A model isn’t a Platonic form. It’s a contingent artifact.
The Loss Landscape Isn’t What You Think
We often imagine the loss surface as a jagged mountain range—sharp valleys, isolated minima. Reality is stranger.
Empirical work suggests that most good solutions live in broad, flat regions—and that many minima are connected. This phenomenon is known as mode connectivity. Between two independently trained networks, there often exists a smooth, low-loss path in weight space connecting them.
“We can find a curved path between them such that the loss is effectively constant along the path.” — Izmailov et al.
The implication is subtle but profound. The precise model you get is somewhat arbitrary. It’s one point in a vast, high-dimensional region of “good enough” solutions.
It’s not the solution. It’s a solution.
The Model as a Contingent Artifact
Philosophers distinguish between Platonic objects—entities whose identity is independent of their creation—and artifacts, whose identity depends on how they were made. A trained neural network is an artifact.
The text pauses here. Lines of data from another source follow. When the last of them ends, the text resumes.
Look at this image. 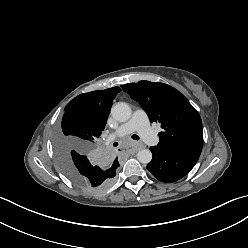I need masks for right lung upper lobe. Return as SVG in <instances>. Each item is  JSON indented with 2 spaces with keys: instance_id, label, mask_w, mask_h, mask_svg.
Wrapping results in <instances>:
<instances>
[{
  "instance_id": "1",
  "label": "right lung upper lobe",
  "mask_w": 248,
  "mask_h": 248,
  "mask_svg": "<svg viewBox=\"0 0 248 248\" xmlns=\"http://www.w3.org/2000/svg\"><path fill=\"white\" fill-rule=\"evenodd\" d=\"M120 91L121 89L119 87H113L105 90L83 93L72 99L67 104L66 110L74 108L82 109L88 116V119L93 124L94 128L101 134L107 123L112 101ZM112 167L116 169L119 167L117 158L114 160Z\"/></svg>"
}]
</instances>
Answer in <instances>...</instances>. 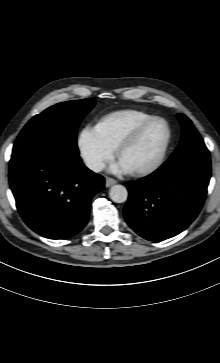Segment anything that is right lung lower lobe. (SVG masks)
<instances>
[{"mask_svg": "<svg viewBox=\"0 0 220 363\" xmlns=\"http://www.w3.org/2000/svg\"><path fill=\"white\" fill-rule=\"evenodd\" d=\"M10 187L25 223L49 239H65L81 231L92 197L104 178L86 168L79 156L48 146L10 160Z\"/></svg>", "mask_w": 220, "mask_h": 363, "instance_id": "right-lung-lower-lobe-1", "label": "right lung lower lobe"}]
</instances>
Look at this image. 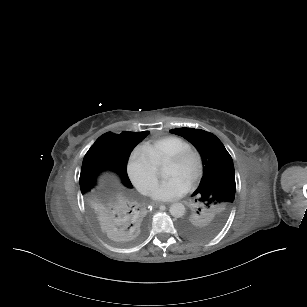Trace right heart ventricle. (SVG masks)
<instances>
[{"instance_id":"e07e8e85","label":"right heart ventricle","mask_w":307,"mask_h":307,"mask_svg":"<svg viewBox=\"0 0 307 307\" xmlns=\"http://www.w3.org/2000/svg\"><path fill=\"white\" fill-rule=\"evenodd\" d=\"M191 143L192 141L187 137L179 135H167L163 138L162 145L157 152V157L167 159L169 155L178 152Z\"/></svg>"}]
</instances>
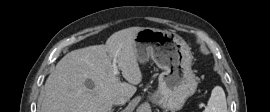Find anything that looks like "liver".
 I'll use <instances>...</instances> for the list:
<instances>
[{"label": "liver", "mask_w": 270, "mask_h": 112, "mask_svg": "<svg viewBox=\"0 0 270 112\" xmlns=\"http://www.w3.org/2000/svg\"><path fill=\"white\" fill-rule=\"evenodd\" d=\"M142 29H122L105 44L66 54L46 80L41 112H111L116 96L129 100L142 81L134 40ZM113 62L128 83L113 73Z\"/></svg>", "instance_id": "1"}]
</instances>
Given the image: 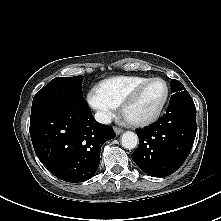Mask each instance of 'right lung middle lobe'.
Returning a JSON list of instances; mask_svg holds the SVG:
<instances>
[{"mask_svg":"<svg viewBox=\"0 0 221 221\" xmlns=\"http://www.w3.org/2000/svg\"><path fill=\"white\" fill-rule=\"evenodd\" d=\"M82 79L83 76L54 78L35 94L31 110L58 100L82 98Z\"/></svg>","mask_w":221,"mask_h":221,"instance_id":"1","label":"right lung middle lobe"}]
</instances>
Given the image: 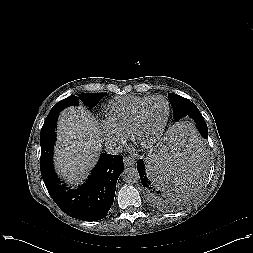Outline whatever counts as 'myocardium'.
<instances>
[{
  "instance_id": "f54148a6",
  "label": "myocardium",
  "mask_w": 253,
  "mask_h": 253,
  "mask_svg": "<svg viewBox=\"0 0 253 253\" xmlns=\"http://www.w3.org/2000/svg\"><path fill=\"white\" fill-rule=\"evenodd\" d=\"M155 99H163L166 101V103H167L166 118H165L163 124L161 125V127L159 128V130L155 134H153L152 137H150L149 139H147L144 142L138 141L136 139V133H137V130H138L141 118H142V113H143L144 109L146 108V106ZM170 115H171V104H170V101L168 100V98H166L165 96H162V95L151 96L145 102H143L139 106V108L137 109L135 116H134V118L131 122V125L129 127L128 133H127L128 138L134 144L139 145L144 148L153 146L160 139V137L163 135V133L168 125Z\"/></svg>"
}]
</instances>
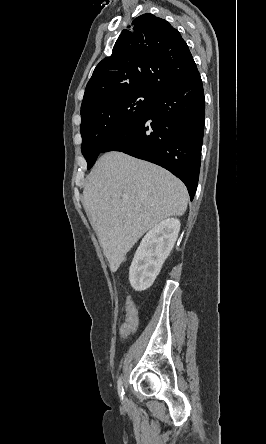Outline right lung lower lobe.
<instances>
[{"instance_id": "obj_1", "label": "right lung lower lobe", "mask_w": 266, "mask_h": 444, "mask_svg": "<svg viewBox=\"0 0 266 444\" xmlns=\"http://www.w3.org/2000/svg\"><path fill=\"white\" fill-rule=\"evenodd\" d=\"M205 100L198 70L155 94L149 112L116 135L102 153L120 151L155 163L186 185L192 200L198 184Z\"/></svg>"}]
</instances>
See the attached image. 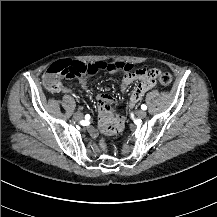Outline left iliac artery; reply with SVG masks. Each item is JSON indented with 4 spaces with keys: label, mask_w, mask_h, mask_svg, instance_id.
<instances>
[{
    "label": "left iliac artery",
    "mask_w": 217,
    "mask_h": 217,
    "mask_svg": "<svg viewBox=\"0 0 217 217\" xmlns=\"http://www.w3.org/2000/svg\"><path fill=\"white\" fill-rule=\"evenodd\" d=\"M141 109H142V110H146V109H147V106H146L145 104H142V105H141Z\"/></svg>",
    "instance_id": "left-iliac-artery-1"
}]
</instances>
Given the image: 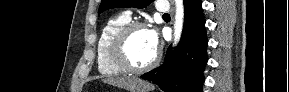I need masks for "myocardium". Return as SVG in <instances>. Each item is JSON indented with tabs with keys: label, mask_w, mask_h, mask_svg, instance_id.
Returning <instances> with one entry per match:
<instances>
[{
	"label": "myocardium",
	"mask_w": 289,
	"mask_h": 92,
	"mask_svg": "<svg viewBox=\"0 0 289 92\" xmlns=\"http://www.w3.org/2000/svg\"><path fill=\"white\" fill-rule=\"evenodd\" d=\"M138 29H146V24L139 21H130L125 24L114 36L110 54L116 66L129 73H143L154 68L160 59V53L156 50L153 59L146 65L136 66L127 56V44L132 33Z\"/></svg>",
	"instance_id": "myocardium-1"
}]
</instances>
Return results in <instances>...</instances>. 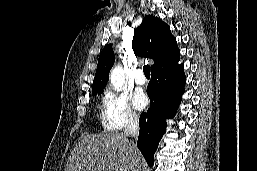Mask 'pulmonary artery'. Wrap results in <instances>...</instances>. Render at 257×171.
I'll use <instances>...</instances> for the list:
<instances>
[{"instance_id":"obj_1","label":"pulmonary artery","mask_w":257,"mask_h":171,"mask_svg":"<svg viewBox=\"0 0 257 171\" xmlns=\"http://www.w3.org/2000/svg\"><path fill=\"white\" fill-rule=\"evenodd\" d=\"M134 81L138 85H144L146 82L145 76L143 74V71L138 69L134 75Z\"/></svg>"}]
</instances>
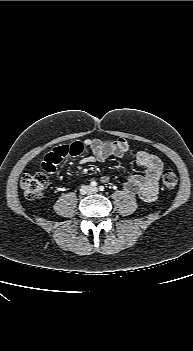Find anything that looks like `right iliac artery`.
<instances>
[{
    "instance_id": "right-iliac-artery-1",
    "label": "right iliac artery",
    "mask_w": 193,
    "mask_h": 351,
    "mask_svg": "<svg viewBox=\"0 0 193 351\" xmlns=\"http://www.w3.org/2000/svg\"><path fill=\"white\" fill-rule=\"evenodd\" d=\"M90 185H91L92 187H96V186H97V183H96L95 181H92V182L90 183Z\"/></svg>"
}]
</instances>
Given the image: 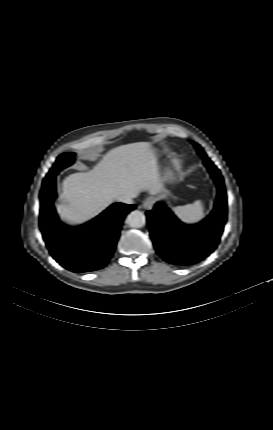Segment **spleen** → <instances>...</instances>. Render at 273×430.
<instances>
[{"instance_id": "3e777b00", "label": "spleen", "mask_w": 273, "mask_h": 430, "mask_svg": "<svg viewBox=\"0 0 273 430\" xmlns=\"http://www.w3.org/2000/svg\"><path fill=\"white\" fill-rule=\"evenodd\" d=\"M176 216L185 224H195L204 216V206L201 200L192 204L177 206L173 208Z\"/></svg>"}]
</instances>
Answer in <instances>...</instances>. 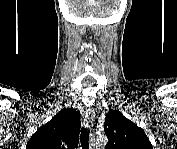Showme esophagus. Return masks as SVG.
<instances>
[{
    "instance_id": "obj_1",
    "label": "esophagus",
    "mask_w": 177,
    "mask_h": 149,
    "mask_svg": "<svg viewBox=\"0 0 177 149\" xmlns=\"http://www.w3.org/2000/svg\"><path fill=\"white\" fill-rule=\"evenodd\" d=\"M94 121V113L92 109H86L84 115V122L87 127H89Z\"/></svg>"
}]
</instances>
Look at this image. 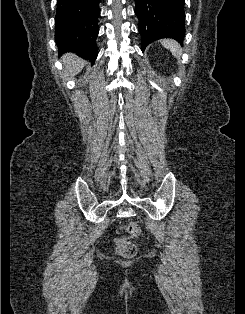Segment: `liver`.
Here are the masks:
<instances>
[{
    "instance_id": "liver-1",
    "label": "liver",
    "mask_w": 245,
    "mask_h": 314,
    "mask_svg": "<svg viewBox=\"0 0 245 314\" xmlns=\"http://www.w3.org/2000/svg\"><path fill=\"white\" fill-rule=\"evenodd\" d=\"M62 60L65 66L66 74L70 78L77 75L86 64L85 60L70 53L63 55Z\"/></svg>"
}]
</instances>
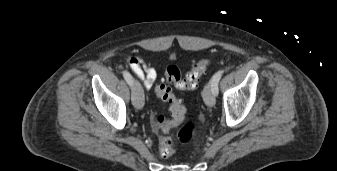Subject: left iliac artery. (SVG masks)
<instances>
[{
	"instance_id": "44dca946",
	"label": "left iliac artery",
	"mask_w": 337,
	"mask_h": 171,
	"mask_svg": "<svg viewBox=\"0 0 337 171\" xmlns=\"http://www.w3.org/2000/svg\"><path fill=\"white\" fill-rule=\"evenodd\" d=\"M223 73H224V71L220 70V71L216 72L211 78L210 84H211L212 92H213L214 95H218V91H219L218 90V83H219V80L221 79Z\"/></svg>"
}]
</instances>
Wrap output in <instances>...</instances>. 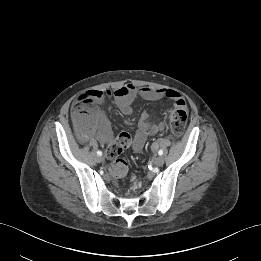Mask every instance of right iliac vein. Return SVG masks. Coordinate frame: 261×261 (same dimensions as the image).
Wrapping results in <instances>:
<instances>
[{"label":"right iliac vein","instance_id":"1","mask_svg":"<svg viewBox=\"0 0 261 261\" xmlns=\"http://www.w3.org/2000/svg\"><path fill=\"white\" fill-rule=\"evenodd\" d=\"M103 161V157L102 156H97L96 157V162L97 163H101Z\"/></svg>","mask_w":261,"mask_h":261}]
</instances>
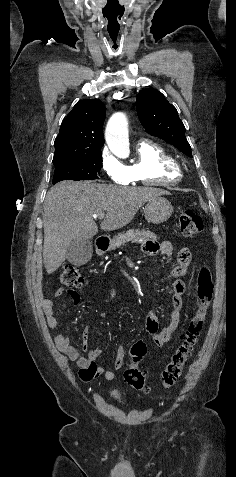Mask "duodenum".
<instances>
[{"label":"duodenum","instance_id":"duodenum-1","mask_svg":"<svg viewBox=\"0 0 236 477\" xmlns=\"http://www.w3.org/2000/svg\"><path fill=\"white\" fill-rule=\"evenodd\" d=\"M109 244H110L109 239H99L95 243V247L98 251H103L109 246Z\"/></svg>","mask_w":236,"mask_h":477}]
</instances>
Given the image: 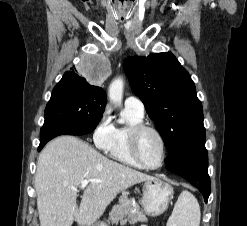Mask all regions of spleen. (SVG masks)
<instances>
[{"label": "spleen", "instance_id": "3e777b00", "mask_svg": "<svg viewBox=\"0 0 247 226\" xmlns=\"http://www.w3.org/2000/svg\"><path fill=\"white\" fill-rule=\"evenodd\" d=\"M200 218L201 212L197 199L185 190L178 197L167 226H199Z\"/></svg>", "mask_w": 247, "mask_h": 226}]
</instances>
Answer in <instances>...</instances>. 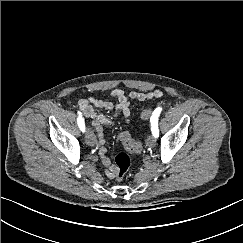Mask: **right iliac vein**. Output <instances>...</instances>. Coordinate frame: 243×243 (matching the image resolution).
I'll return each instance as SVG.
<instances>
[{
	"label": "right iliac vein",
	"mask_w": 243,
	"mask_h": 243,
	"mask_svg": "<svg viewBox=\"0 0 243 243\" xmlns=\"http://www.w3.org/2000/svg\"><path fill=\"white\" fill-rule=\"evenodd\" d=\"M85 138H86V143L89 146H94L96 144L95 136L90 128L87 129Z\"/></svg>",
	"instance_id": "obj_1"
}]
</instances>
Two models trained on the same data, with the same code, can still differ because of randomness in initialization and data ordering. Each is the result of its own journey through the loss landscape. This is why techniques like ensembling, checkpoint averaging, and weight interpolation work at all. If there were a single, sacred “true” model, averaging would destroy it.
| Viewpoint | Weights | Optimization |
|---|---|---|
| Platonic | Fixed, universal constants | Discovery of the single "truth" |
| Artifactual | Contingent traces of a path | One trajectory among many |
But there isn’t. So averaging helps.
Final Thoughts
I no longer think of a trained model as a blueprint or a static object. I think of it as a story. A frozen trace of optimization, randomness, and architecture—a record of a particular trajectory through a vast space of possibilities.
Next time you call load_state_dict, remember: you’re not loading the model.
You’re loading a model. One instantiation. One history. One of many that work. And that makes it all the more fascinating.